We can only address briefly the question of how much the middle classes have suffered real economic hardship (see following discussion); in a sense our primary interest is in the fact that the middle classes express multiple discontents, even resentment, at the ground they believe they have lost. These discontents and the possible reasons for them are amply exemplified in the aforementioned publications, especially those by Bechhofer et al. and Boyle. Even Roberts (2001), who appears slightly less sympathetic, speaks of middle-class discontents—cuts, reduced staffing, site closures, rationalisations and redundancies (p. 147)—and allows that ‘recent studies of the middle class at work have uncovered widespread unhappiness’. It is also difficult for graduates to find ‘secure career plateaux’ (p. 149). But Robert’s’ judgement is less gloomy: ‘

Organisations and professions have lost much of their former solidity; careers are not as predictable as formerly, and promotions are no longer regular...But overall there are more career opportunities, and the higher level middle class jobs are better rewarded than ever before.’ (p. 148).

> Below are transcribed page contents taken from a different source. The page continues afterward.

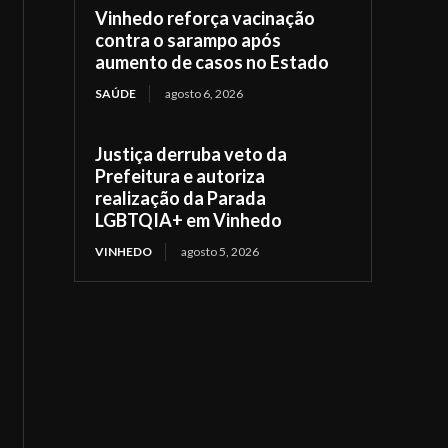
Vinhedo reforça vacinação
contra o sarampo após
aumento de casos no Estado
SAÚDE
agosto 6, 2026
Justiça derruba veto da
Prefeitura e autoriza
realização da Parada
LGBTQIA+ em Vinhedo
VINHEDO
agosto 5, 2026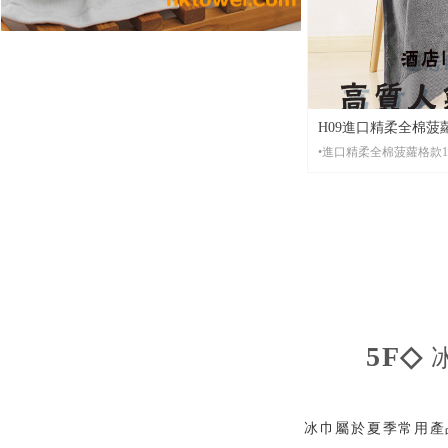
H09進口精柔全棉菠蘿格
店毛巾、健身毛巾訂
•材 質： 全進口精柔紗線
•起 訂： 10條起批，2
•尺 寸：洗面毛巾尺寸35
•包 裝： 批量袋裝，便
•貨 期： 常規7-15天左右貨期，繡花毛巾設有急單
特快服務。
•打 辦： 少量繡花也可
5F◇
冰巾屬於夏季常用產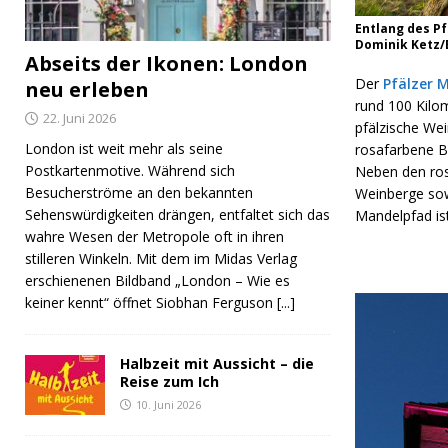
Entlang des Pf
Dominik Ketz/B
Abseits der Ikonen: London
Der
Pfälzer 
neu erleben
rund 100 Kilo
22. Juni 2026
pfälzische We
London ist weit mehr als seine
rosafarbene Bl
Postkartenmotive. Während sich
Neben den ros
Besucherströme an den bekannten
Weinberge sow
Sehenswürdigkeiten drängen, entfaltet sich das
Mandelpfad ist
wahre Wesen der Metropole oft in ihren
stilleren Winkeln. Mit dem im Midas Verlag
erschienenen Bildband „London – Wie es
keiner kennt“ öffnet Siobhan Ferguson
[...]
Halbzeit mit Aussicht – die
Reise zum Ich
10. Juni 2026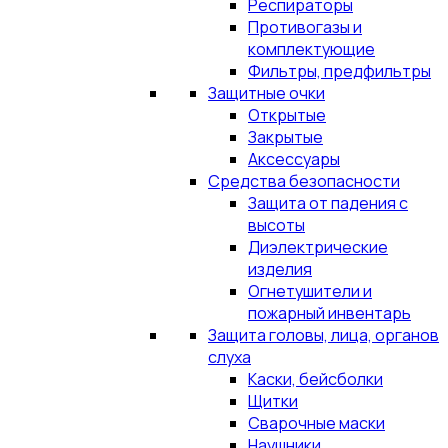
Респираторы
Противогазы и
комплектующие
Фильтры, предфильтры
Защитные очки
Открытые
Закрытые
Аксессуары
Средства безопасности
Защита от падения с
высоты
Диэлектрические
изделия
Огнетушители и
пожарный инвентарь
Защита головы, лица, органов
слуха
Каски, бейсболки
Щитки
Сварочные маски
Наушники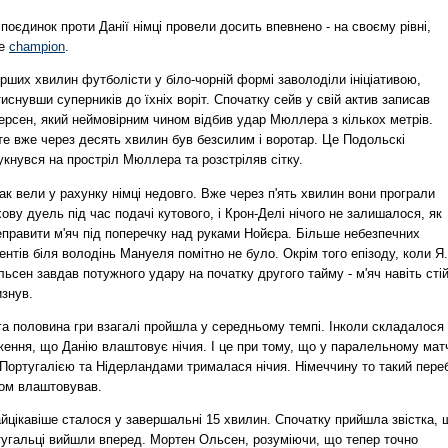
 поєдинок проти Данії німці провели досить впевнено - на своєму рівні,
ше
champion
.
рших хвилин футболісти у біло-чорній формі заволоділи ініціативою,
иснувши суперників до їхніх воріт. Спочатку сейв у свій актив записав
ерсен, який неймовірним чином відбив удар Мюллера з кількох метрів.
те вже через десять хвилин був безсилим і воротар. Це Подольскі
укнувся на простріл Мюллера та розстріляв сітку.
к вели у рахунку німці недовго. Вже через п'ять хвилин вони програли
ову дуель під час подачі кутового, і Крон-Делі нічого не залишалося, як
еправити м'яч під поперечку над руками Нойєра. Більше небезпечних
нтів біля володінь Мануеля помітно не було. Окрім того епізоду, коли Я.
ьсен завдав потужного удару на початку другого тайму - м'яч навіть сті
изнув.
га половина гри взагалі пройшла у середньому темпі. Інколи складалося
ення, що Данію влаштовує нічия. І це при тому, що у паралельному мат
Португалією та Нідерландами трималася нічия. Німеччину то такий переб
ком влаштовував.
йцікавіше сталося у завершальні 15 хвилин. Спочатку прийшла звістка, 
тугальці вийшли вперед. Мортен Ольсен, розуміючи, що тепер точно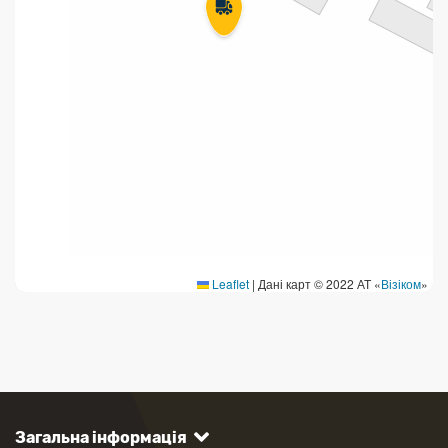
Leaflet
|
Дані карт © 2022 АТ «
Візіком
»
Загальна інформація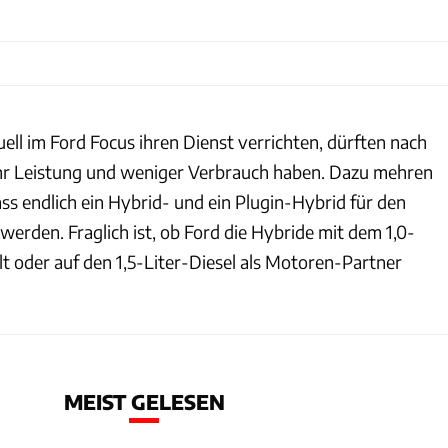
uell im Ford Focus ihren Dienst verrichten, dürften nach
hr Leistung und weniger Verbrauch haben. Dazu mehren
ass endlich ein Hybrid- und ein Plugin-Hybrid für den
werden. Fraglich ist, ob Ford die Hybride mit dem 1,0-
t oder auf den 1,5-Liter-Diesel als Motoren-Partner
MEIST GELESEN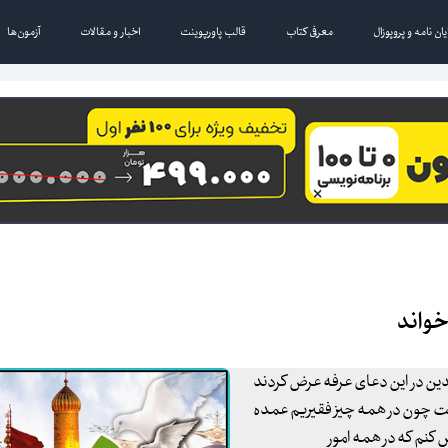
یان نامه و پروپوزال
معرفی کتاب
قالب پاورپوینت
اخبار و مقالات
آزمون‌ها
خواند
اجدین در این دعای عرفه عرض کردند
یاد است چون در همه چیز فقیریم عمده
 کنم که در همه امور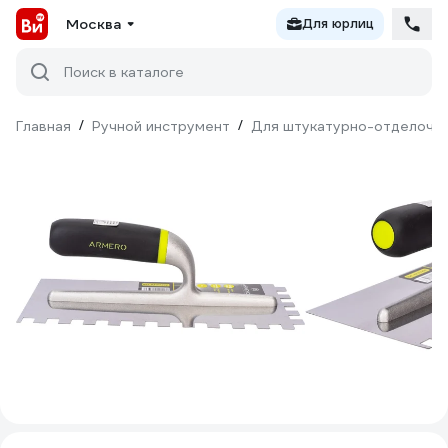
Москва
Для юрлиц
Поиск в каталоге
Главная
/
Ручной инструмент
/
Для штукатурно-отделочн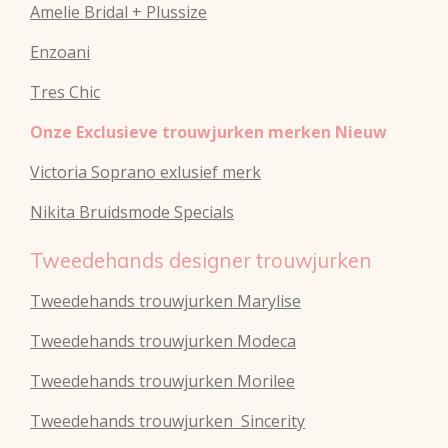
Amelie Bridal + Plussize
Enzoani
Tres Chic
Onze Exclusieve trouwjurken merken Nieuw
Victoria Soprano exlusief merk
Nikita Bruidsmode Specials
Tweedehands designer trouwjurken
Tweedehands trouwjurken Marylise
Tweedehands trouwjurken Modeca
Tweedehands
trouwjurken
Morilee
Tweedehands
trouwjurken
Sincerity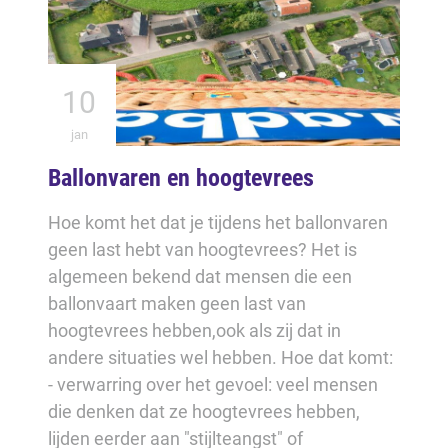
10
jan
Ballonvaren en hoogtevrees
Hoe komt het dat je tijdens het ballonvaren
geen last hebt van hoogtevrees? Het is
algemeen bekend dat mensen die een
ballonvaart maken geen last van
hoogtevrees hebben,ook als zij dat in
andere situaties wel hebben. Hoe dat komt:
- verwarring over het gevoel: veel mensen
die denken dat ze hoogtevrees hebben,
lijden eerder aan "stijlteangst" of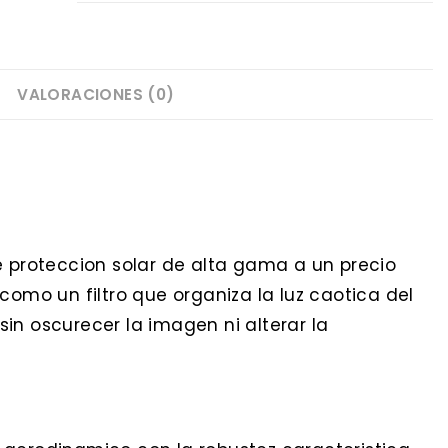
VALORACIONES (0)
e proteccion solar de alta gama a un precio
como un filtro que organiza la luz caotica del
in oscurecer la imagen ni alterar la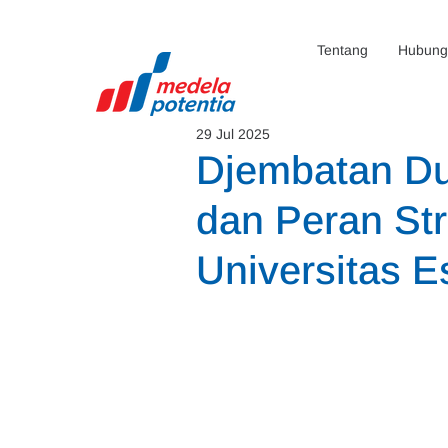
Tentang
Hubunga
29 Jul 2025
Djembatan Du
dan Peran Str
Universitas 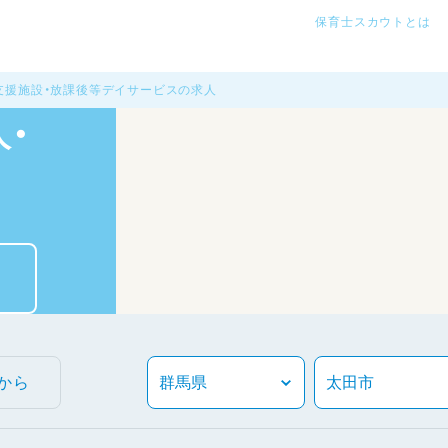
保育士スカウトとは
支援施設・放課後等デイサービスの求人
・
から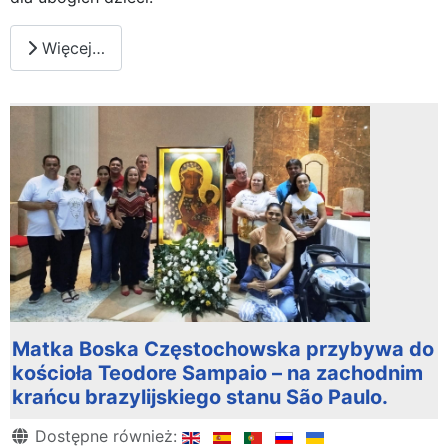
Więcej…
Matka Boska Częstochowska przybywa do
kościoła Teodore Sampaio – na zachodnim
krańcu brazylijskiego stanu São Paulo.
Szczegóły
Dostępne również: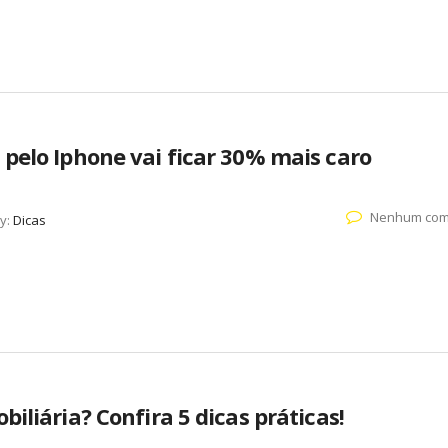
pelo Iphone vai ficar 30% mais caro
Nenhum com
y:
Dicas
iliária? Confira 5 dicas práticas!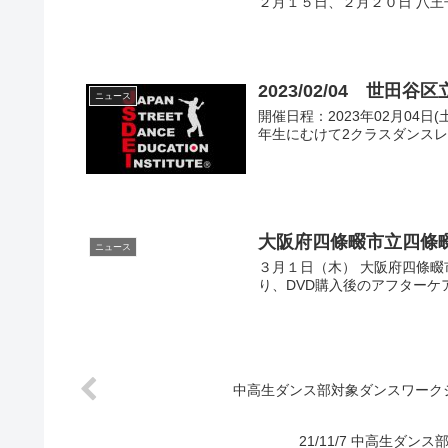
２月１５日、２月２０日 八
2023/02/04 世
ニュース
開催日程：2023年02月04
年生にむけて2クラスダンス
大阪府四條畷市立四條
ニュース
３月１日（木） 大阪府四條
り、DVD購入後のアフターケ
中高生ダンス部対象ダンスワーク
21/11/7 中高生ダ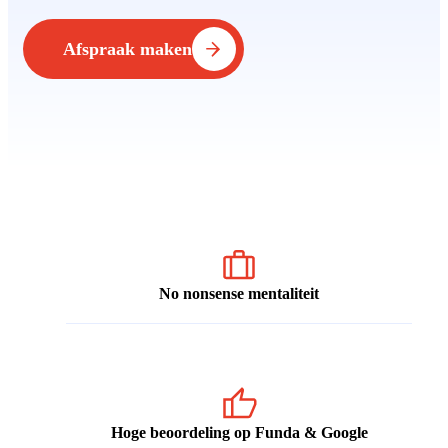
Afspraak maken
No nonsense mentaliteit
Hoge beoordeling op Funda & Google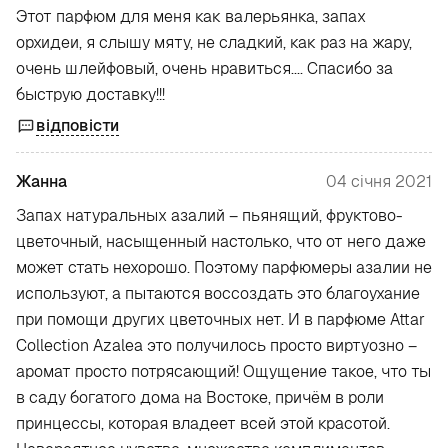
Этот парфюм для меня как валерьянка, запах
орхидеи, я слышу мяту, не сладкий, как раз на жару,
очень шлейфовый, очень нравиться.... Спасибо за
быструю доставку!!!
відповісти
Жанна
04 січня 2021
Запах натуральных азалий – пьянящий, фруктово-
цветочный, насыщенный настолько, что от него даже
может стать нехорошо. Поэтому парфюмеры азалии не
используют, а пытаются воссоздать это благоухание
при помощи других цветочных нет. И в парфюме Attar
Collection Azalea это получилось просто виртуозно –
аромат просто потрясающий! Ощущение такое, что ты
в саду богатого дома на Востоке, причём в роли
принцессы, которая владеет всей этой красотой.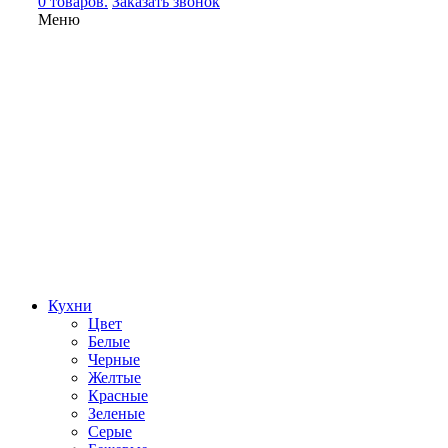
0 товаров.
Заказать звонок
Меню
Кухни
Цвет
Белые
Черные
Желтые
Красные
Зеленые
Серые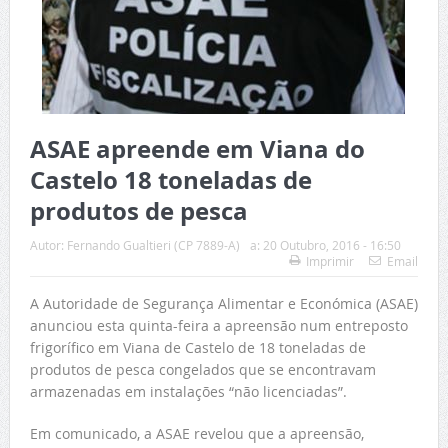
ASAE apreende em Viana do
Castelo 18 toneladas de
produtos de pesca
Autor:
Fernando Gualtieri (CP 7889-A)
a:
20 Outubro, 2016 - 16:50
Imprimir
Email
A Autoridade de Segurança Alimentar e Económica (ASAE)
anunciou esta quinta-feira a apreensão num entreposto
frigorífico em Viana de Castelo de 18 toneladas de
produtos de pesca congelados que se encontravam
armazenadas em instalações “não licenciadas”.
Em comunicado, a ASAE revelou que a apreensão,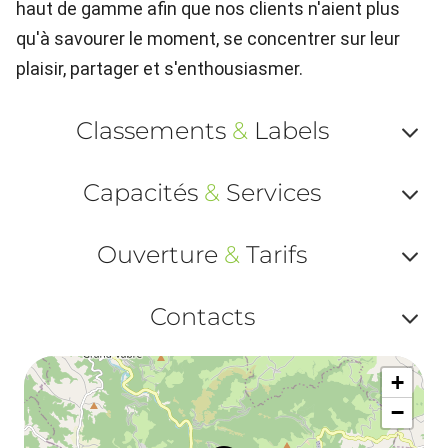
haut de gamme afin que nos clients n'aient plus
qu'à savourer le moment, se concentrer sur leur
plaisir, partager et s'enthousiasmer.
Classements
&
Labels
Af
Capacités
&
Services
ou
Af
ma
Ouverture
&
Tarifs
ou
le
Af
ma
Contacts
la
ou
le
Af
ma
la
+
ou
le
−
ma
ou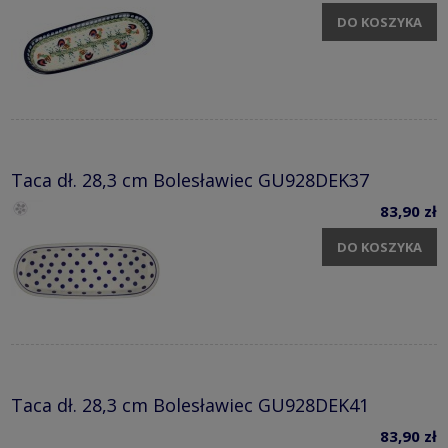
DO KOSZYKA
Taca dł. 28,3 cm Bolesławiec GU928DEK37
83,90 zł
DO KOSZYKA
Taca dł. 28,3 cm Bolesławiec GU928DEK41
83,90 zł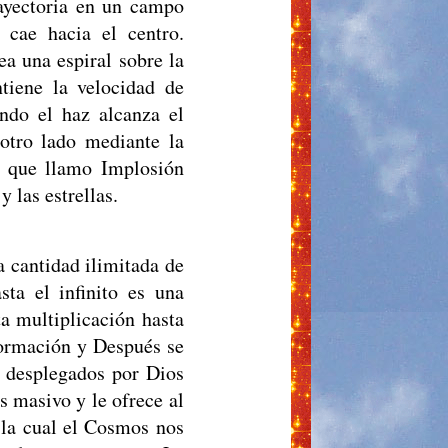
rayectoria en un campo
 cae hacia el centro.
ea una espiral sobre la
tiene la velocidad de
ndo el haz alcanza el
 otro lado mediante la
no que llamo Implosión
 las estrellas.
a cantidad ilimitada de
ta el infinito es una
ta multiplicación hasta
sformación y Después se
 desplegados por Dios
 masivo y le ofrece al
 la cual el Cosmos nos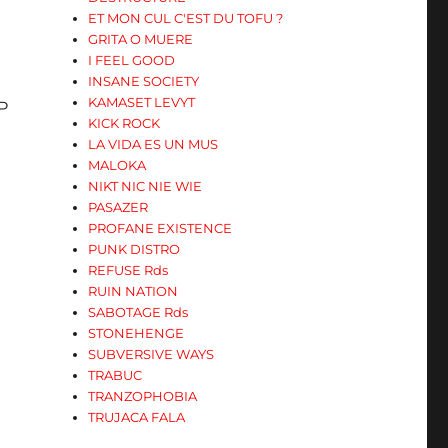
ET MON CUL C'EST DU TOFU ?
GRITA O MUERE
I FEEL GOOD
INSANE SOCIETY
KAMASET LEVYT
P
KICK ROCK
LA VIDA ES UN MUS
MALOKA
NIKT NIC NIE WIE
PASAZER
PROFANE EXISTENCE
PUNK DISTRO
REFUSE Rds
RUIN NATION
SABOTAGE Rds
STONEHENGE
SUBVERSIVE WAYS
TRABUC
TRANZOPHOBIA
TRUJACA FALA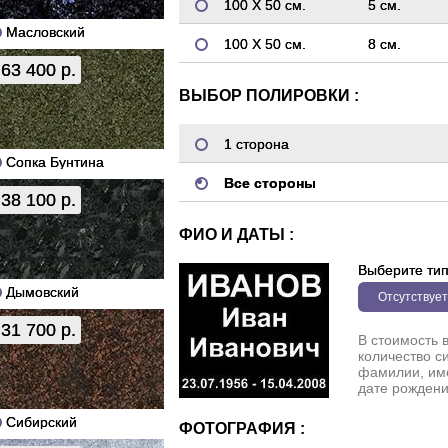
100 Х 50 см.
5 см.
Масловский
100 Х 50 см.
8 см.
63 400 р.
ВЫБОР ПОЛИРОВКИ :
1 сторона
Сопка Бунтина
Все стороны
38 100 р.
ФИО И ДАТЫ :
Выберите ти
Дымовский
Отсутствует
31 700 р.
В стоимость 
количество с
фамилии, име
дате рождени
Сибирский
ФОТОГРАФИЯ :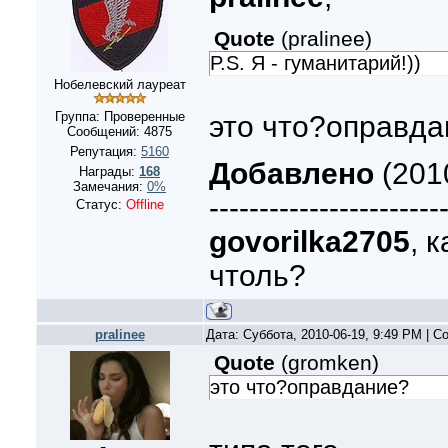
Quote
(
pralinee
)
P.S. Я - гуманитарий!))
Нобелевский лауреат
Группа: Проверенные
это что?оправда
Сообщений:
4875
Репутация:
5160
Добавлено
(2010
Награды:
168
Замечания:
0%
-----------------------
Статус:
Offline
govorilka2705
, 
чтоль?
pralinee
Дата: Суббота, 2010-06-19, 9:49 PM | 
Quote
(
gromken
)
это что?оправдание?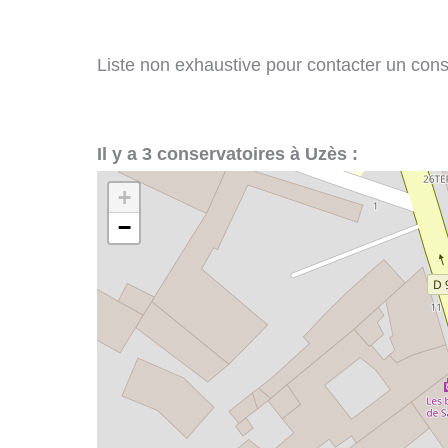
Liste non exhaustive pour contacter un conse
Il y a 3 conservatoires à Uzès :
+
−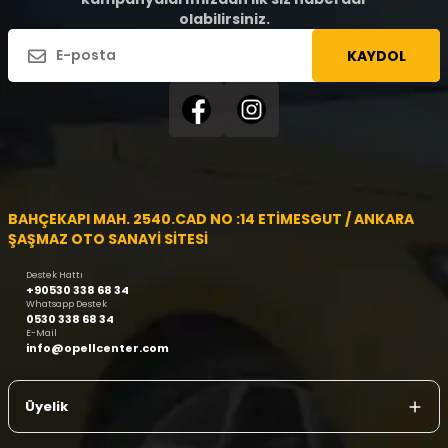
olabilirsiniz.
KAYDOL
BAHÇEKAPI MAH. 2540.CAD NO :14 ETİMESGUT / ANKARA
ŞAŞMAZ OTO SANAYİ SİTESİ
Destek Hattı
+90530 338 68 34
Whatsapp Destek
0530 338 68 34
E-Mail
info@opellcenter.com
Üyelik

Inter- and intra-class sensibilities are made evident through comparisons, whether explicit or implicit. People make comparisons with another class fraction (middle class and lower middle class) or with other classes. Although Barbalet called for a ‘macro-sociology of emotion’ in his 1992 paper, it is only recently that new advances have been made in building a theory of class relations and emotion, in what Diane Reay (2005) has called ‘the psychic landscape of class’. She draws on Andrew Sayer’s analysis of ‘moral responses to social class’ (Sayer 2005). Sayer wrote of the ‘arrogance, satisfaction, contempt and pride’ of the ‘exclusivist middle class position and the defensiveness of the ‘middle class egalitarian’ (cited in Reay 2005: 213). Both Sayer and Reay write of the ‘resentment, envy, pride and anger’ of working-class solidarists, much like the patterns of anger and resentment we have described from our qualitative materials (Fenton 2012). Writing of ‘middle class identities’, Stephanie Lawler (2005) has described ‘disgusted subjects’, the middle-class actors looking down on the poor taste of those they consider inferior. Chris Haylett (2001) had described the inferiorisation of the poor and ‘white’ working class as a political strategy in the early years of the Blair-led Labour government, a strategy taken up enthusiastically by David Cameron and Ian Duncan Smith in the (2010 to 2016) conservative government. The banking and financial crisis of 2008 led to new economic uncertainties, loss of employment and causes of resentment and anger; the Conservative government of 2010, elected in the wake of the crisis, gave new vent to fury directed at the supposedly indolent.

This most recent economic failure has resulted in job losses and reductions in income for both the working and middle classes. In ‘Middle class squeeze?’ (Muhlau 2014) Muhlau provides a very particular test, through a case study of Ireland, of who has been worst affected by financial hardship post-crisis. He sets out to determine whether ‘the recession has hurt all classes to the same degree’. To do this, he suggests, it is necessary to make a distinction between employee classes and the self-employed or owners of businesses. He concludes that ‘among the employee classes, the answer is surprisingly straightforward’, showing that the ‘lower’ the class, the much greater the risk of financial hardship. ‘The gap between the middle class and the middling classes and between the middling classes and the working classes has widened as a result of the recession’. But the other group which experienced great hardship are not ‘employees’ but ‘self-employed workers and small employers’ who ‘experienced the largest increase in financial hardship’ (Muhlau 2014: 504). The two groups noted here as experiencing financial hardship, manual and low-paid workers and small employers and the self-employed, are the same two groups regularly seen to be giving support to right-wing populist parties in Europe (Ivarsflaten 2008).